The Federal Court in CIMB Bank Berhad v Sebang Gemilang Sdn Bhd(1) reaffirmed the established position in Malaysian law regarding breaches of trust, following the earlier decision in CIMB Bank Bhd v Maybank Trustees Bhd(2).

In Maybank Trustees Bhd, the Federal Court applied the combined objective-subjective test propounded in Twinsectra Ltd v Yardley(3):

There is a standard combining an objective test and a subjective test. Before a finding of dishonesty can be made, it must be established that the defendant’s conduct was dishonest by ordinary standards of reasonable and honest people, and that the defendant realized by those standards that their conduct was dishonest.

In the present case, the majority of the Federal Court held that imputed constructive knowledge of an assignment is insufficient to hold a debtor liable to the assignee for the debt.


Facts

  • The appellant partially financed three government projects awarded to the second respondent.
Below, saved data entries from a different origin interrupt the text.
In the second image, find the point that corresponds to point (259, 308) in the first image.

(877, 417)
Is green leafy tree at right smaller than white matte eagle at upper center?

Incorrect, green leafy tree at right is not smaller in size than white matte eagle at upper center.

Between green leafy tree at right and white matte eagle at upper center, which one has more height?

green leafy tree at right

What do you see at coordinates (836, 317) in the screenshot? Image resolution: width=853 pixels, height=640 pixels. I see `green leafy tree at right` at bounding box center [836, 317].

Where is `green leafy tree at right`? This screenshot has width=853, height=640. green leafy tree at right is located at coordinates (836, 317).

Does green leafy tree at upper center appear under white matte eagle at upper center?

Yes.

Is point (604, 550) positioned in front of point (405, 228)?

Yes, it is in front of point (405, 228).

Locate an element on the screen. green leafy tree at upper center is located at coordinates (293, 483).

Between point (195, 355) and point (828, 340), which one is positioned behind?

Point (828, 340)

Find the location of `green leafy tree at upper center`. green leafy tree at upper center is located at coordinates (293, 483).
A sinking fund account, operated solely by the appellant, was created as additional security.

  • A deed of assignment and power of attorney were executed by the second respondent in favour of the first respondent.

  • Later, the second respondent requested that one of the first respondent’s directors be added as a signatory to its current account with the appellant, and a board resolution was passed accordingly.
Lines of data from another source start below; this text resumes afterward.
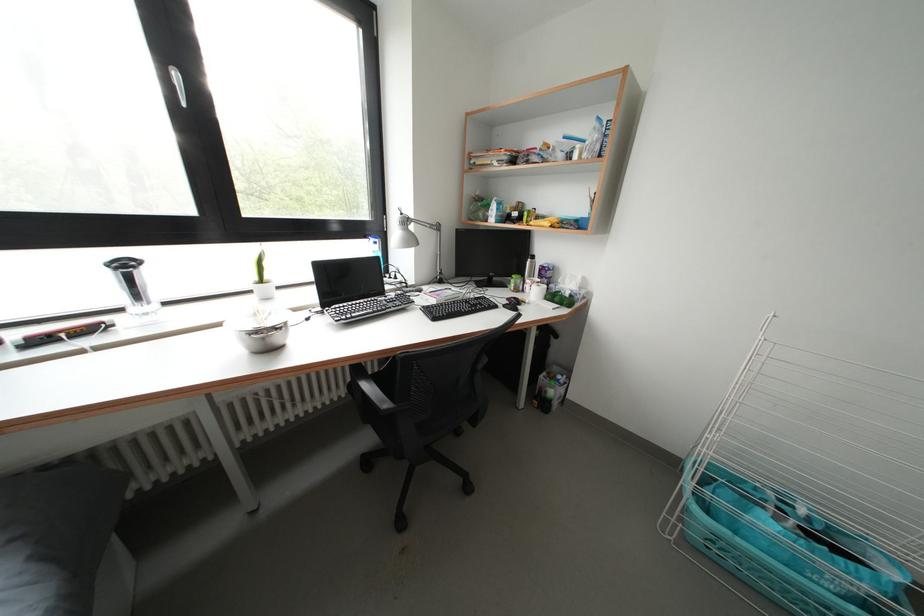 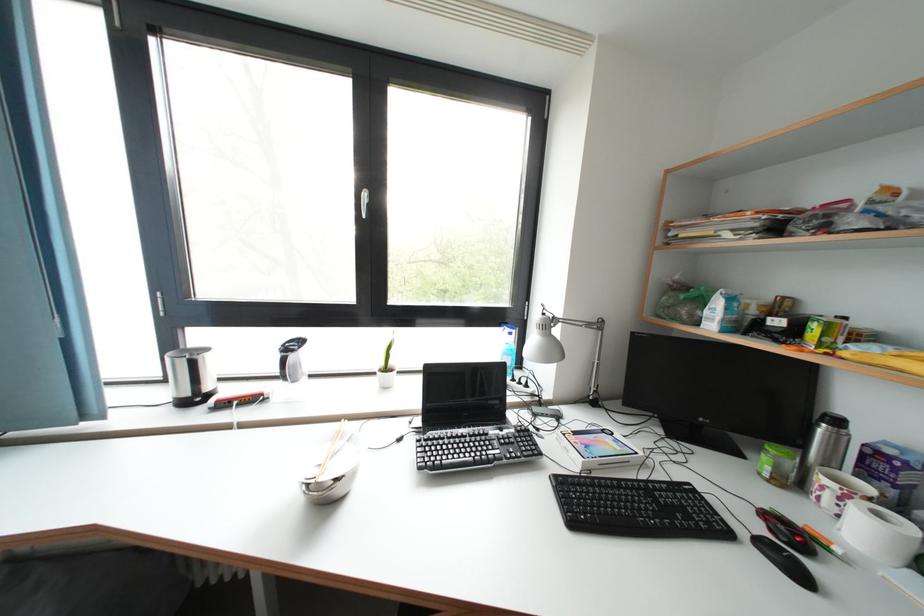 Question: The images are taken continuously from a first-person perspective. In which direction is your viewpoint rotating?

Choices:
 (A) Left
 (B) Right
 (C) Up
 (D) Down

Answer: (A) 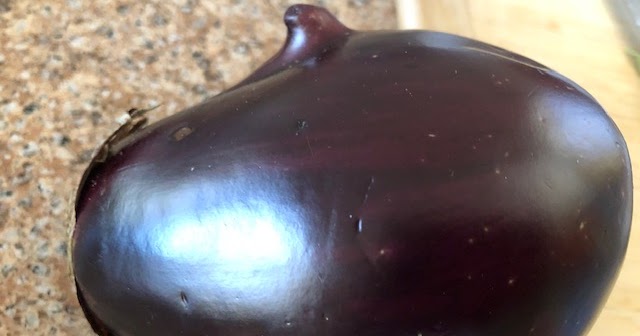 You are a GUI agent. You are given a task and a screenshot of the screen. Output one action in this format:
    pyautogui.click(x=<x>, y=<y>)
    Task: Click on the beige rim on counter
    The image size is (640, 336).
    Given the screenshot: What is the action you would take?
    pyautogui.click(x=404, y=19) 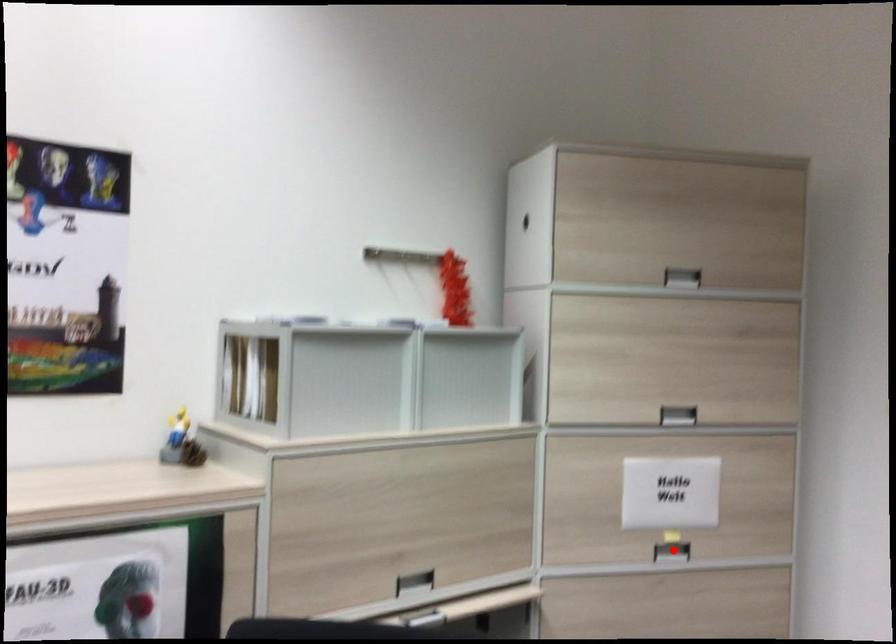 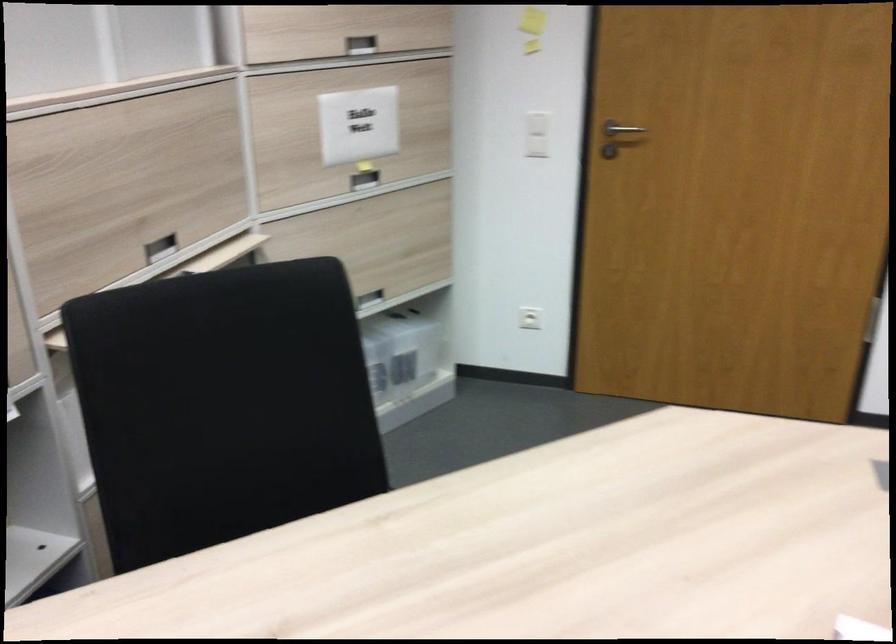 The point at the highlighted location is marked in the first image. Where is the corresponding point in the second image?

(364, 180) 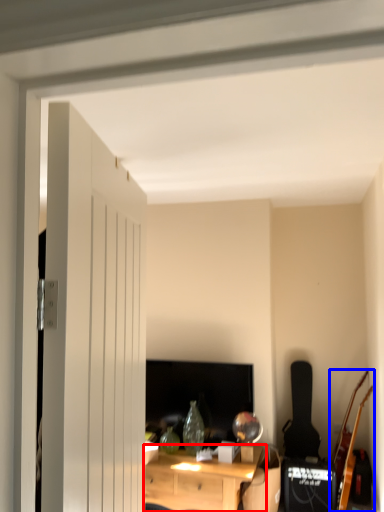 Question: Which of the following is the farthest to the observer, desk (highlighted by a red box) or guitar (highlighted by a blue box)?

Choices:
 (A) desk
 (B) guitar

Answer: (B) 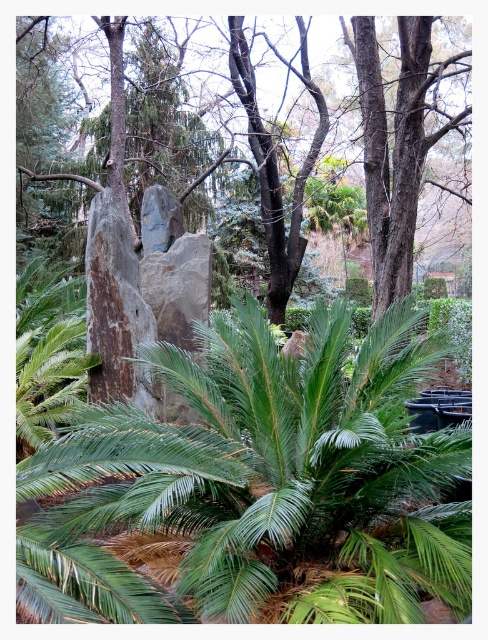 Is green leafy palm at center closer to the viewer compared to rough bark tree at center?

Yes, green leafy palm at center is in front of rough bark tree at center.

Locate an element on the screen. The width and height of the screenshot is (488, 640). green leafy palm at center is located at coordinates (259, 483).

At what (x,y) coordinates should I click in order to perform the action: click on green leafy palm at center. Please return your answer as a coordinate pair (x, y). This screenshot has width=488, height=640. Looking at the image, I should click on (259, 483). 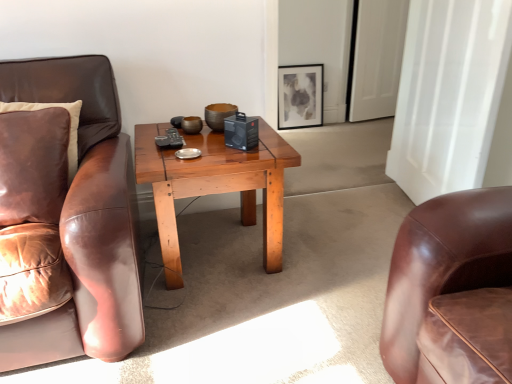 Find the location of a particular element. vacant area located to the right-hand side of matte black picture frame at upper center is located at coordinates (332, 132).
  • Upon completion of the projects, the appellant closed the sinking fund at the second respondent’s request and credited the fixed deposit to the second respondent’s current account.
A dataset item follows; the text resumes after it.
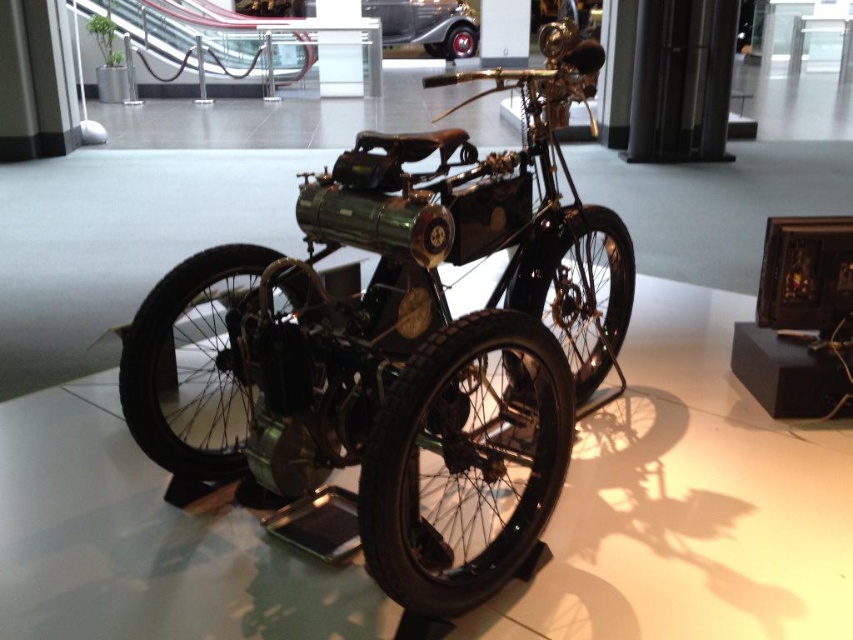 You are standing in the museum and want to take a photo of both point (596,349) and point (468,38). Which point should you focus on first to ensure both are in the frame?

You should focus on point (596,349) first because it is in front of point (468,38), so capturing it first ensures both points are within the camera frame.

You are a tour guide explaining the exhibits in the museum. You need to describe the arrangement of the shiny black motorcycle at center and the shiny chrome car at center to a visitor. Which one is positioned lower in the exhibit?

The shiny black motorcycle at center is positioned lower than the shiny chrome car at center because it is located below it.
  • The first respondent discovered this only when seeking release of the funds after the defects liability period and subsequently sued both the appellant and the second respondent.


High Court and Court of Appeal Decisions

Both courts found in favour of the first respondent, holding that the appellant, despite knowledge of the assignment, committed a breach of trust by releasing funds to the second respondent without informing the first respondent.


Federal Court Decision

The Federal Court considered the following leave question:

Where no written notice of an absolute assignment is given pursuant to Section 4(3) of the Civil Law Act 1956, and the trial court finds that the debtor has knowledge of an assignment between its customer and a third party, can the debtor be held liable to that third party when payment is made to the customer?

Key Points:

  • Failure to provide statutory notice in writing does not prevent an assignee from acting as an equitable assignee.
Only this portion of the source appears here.